HKEX chief executive Nicholas Aguzin on Wednesday said a decision on SPACs will be made soon after the 45-day consultation period ends on Sunday, hinting that the first listing could happen shortly. Singapore Exchange allowed SPACs to list from September 3, just one day after the bourse announced it had concluded the consultation on the subject.
SPACs have been one of the hottest fundraising trends since the beginning of 2020, raising nearly US$81 billion last year and US$139 billion this year as of October 28, according to Refinitiv data.
“A number of financial institutions and SPAC promoters, while preparing responses to the consultation paper, are preparing SPACs, with the vision of being among the first to be listed in Hong Kong,” said Victoria Lloyd, a partner in law firm Baker McKenzie’s capital markets practice. “There has been strong interest for SPAC listings on the Hong Kong stock exchange,” Lloyd said.
SPACS do not have any existing businesses, rather they are created to raise financial war chests and buy assets within a limited period of time, usually 18 to 24 months. At present, a majority of SPACs are listed in the US, but Britain, Malaysia and Singapore have introduced rule changes to compete for such listings.
Under the proposed rules announced by HKEX in September, a SPAC will have two years to announce a transaction and must complete it within 36 months of their formation. Hong Kong will only allow large SPACs that raise at least HK$1 billion (US$128 million) to list on its main board, the highest requirement among all exchanges.
Hong Kong’s proposed rules ban retail trading in SPACs and only professional investors with HK$8 million of assets will be allowed to trade the SPACs until they complete a merger with a company that meets the normal IPO requirements.
The SPACs listing reform was fast tracked after it received the blessing of the government. Financial Secretary Paul Chan Mo-po in March urged the HKEX to undertake a study on SPAC listings, after several local tycoons listed their blank-cheque companies in the US.
The Financial Services Development Council (FSDC), whose board members are appointed by the government to promote Hong Kong as an international financial centre, has given its full support to the HKEX proposals.
“In view of the surging interest across the globe, introducing SPACs is believed to be valuable to the city’s investment ecosystem and capital market,” FSDC said in a statement.
UBS, which has helped Hong Kong tycoons including Adrian Cheng Chi-kong and Richard Li Tzar-kai to list SPACs in the US, said that some of its clients would be interested in raising funds in Hong Kong were it to introduce the same regime.
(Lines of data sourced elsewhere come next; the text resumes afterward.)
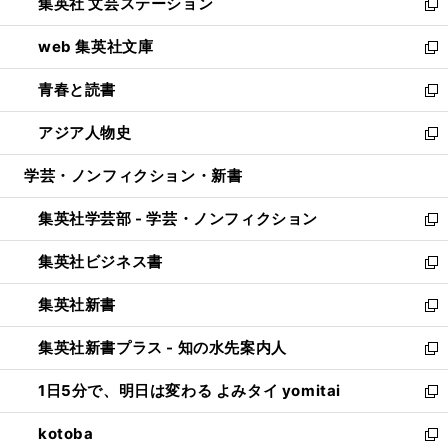
集英社 文芸ステーション
く
ィ
い
新
ン
ウ
し
web 集英社文庫
ド
ィ
い
新
ウ
ン
ウ
し
青春と読書
で
ド
ィ
い
新
開
ウ
ン
ウ
し
アジア人物史
く
で
ド
ィ
い
新
開
ウ
ン
ウ
し
学芸・ノンフィクション・新書
く
で
ド
ィ
い
開
ウ
ン
ウ
集英社学芸部 - 学芸・ノンフィクション
く
で
ド
ィ
新
開
ウ
ン
し
集英社ビジネス書
く
で
ド
い
新
開
ウ
ウ
し
集英社新書
く
で
ィ
い
新
開
ン
ウ
し
集英社新書プラス - 知の水先案内人
く
ド
ィ
い
新
ウ
ン
ウ
し
1日5分で、明日は変わる よみタイ yomitai
で
ド
ィ
い
新
開
ウ
ン
ウ
し
kotoba
く
で
ド
ィ
い
新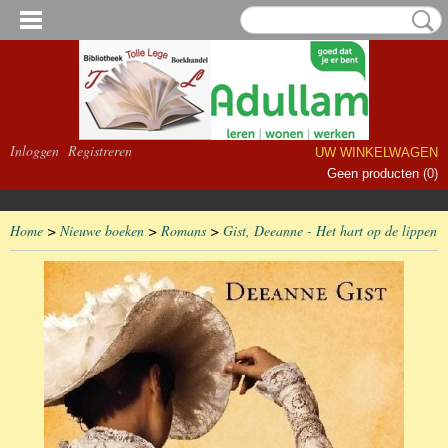
Inloggen
Registreren
UW WINKELWAGEN
Geen producten
(0)
Home
>
Nieuwe boeken
>
Romans
>
Gist, Deeanne - Het hart op de lippen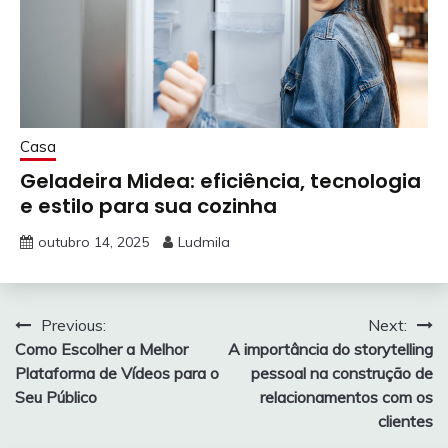
Casa
Geladeira Midea: eficiência, tecnologia
e estilo para sua cozinha
outubro 14, 2025
Ludmila
Navegação
Previous:
Next:
Como Escolher a Melhor
A importância do storytelling
de
Plataforma de Vídeos para o
pessoal na construção de
Post
Seu Público
relacionamentos com os
clientes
“Hong Kong can definitely attract SPAC listings as it is an established international financial centre for mainland Chinese companies to raise funds,” John Lee, vice-chairman and head of Greater China global banking at UBS, said in a telephone interview with the Post.
While SPAC regulations in Hong Kong may seem to be more restrictive than those in the US, there were other considerations including different legal systems and risks, Lee said, citing the example of potential class action litigation risks common in the US.
Selina Cheung, co-head of equity capital markets for Asia at UBS, said any high growth company would be suited to list via SPACs.
“The SPAC listing provides more certainties for the valuation and listing. It does not need to go through the marketing process like the traditional IPOs,” she said.
While there are several hundred SPACs in the US, only 20 are headquartered in Hong Kong and five in mainland China, according to HKEX data.
“With the latest regulatory requirements in China tightening restrictions on data-sensitive companies to list overseas, mainland SPACs would find it hard to list in the US,” said Louis Lau, a partner in the capital markets advisory group at KPMG China, adding that they can still list in Hong Kong “as it is part of China”.
He said that market participants found some of the HKEX’s proposed requirements, such as those requiring at least one SPAC promoter to be licensed by the Securities and Futures Commission, limited the pool of people qualified to be promoters, and they have asked for it to be relaxed.
“Even if Hong Kong approves the regime, the number of SPAC listings here would still be lower than the US as Hong Kong has set the bar higher,” Lau said.